Stored records:
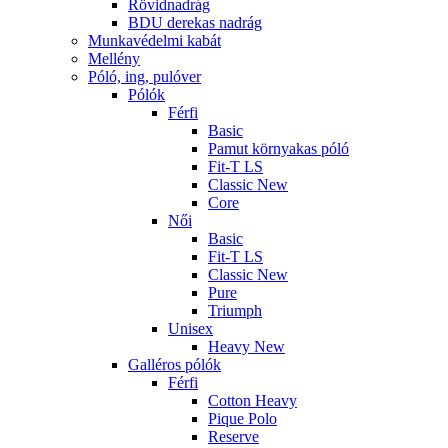
Rövidnadrág
BDU derekas nadrág
Munkavédelmi kabát
Mellény
Póló, ing, pulóver
Pólók
Férfi
Basic
Pamut környakas póló
Fit-T LS
Classic New
Core
Női
Basic
Fit-T LS
Classic New
Pure
Triumph
Unisex
Heavy New
Galléros pólók
Férfi
Cotton Heavy
Pique Polo
Reserve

Aim of the exercise
All of the data above should be transcribed verbatim, with pictures omitted.

Solution to the problem
Rövidnadrág
BDU derekas nadrág
Munkavédelmi kabát
Mellény
Póló, ing, pulóver
Pólók
Férfi
Basic
Pamut környakas póló
Fit-T LS
Classic New
Core
Női
Basic
Fit-T LS
Classic New
Pure
Triumph
Unisex
Heavy New
Galléros pólók
Férfi
Cotton Heavy
Pique Polo
Reserve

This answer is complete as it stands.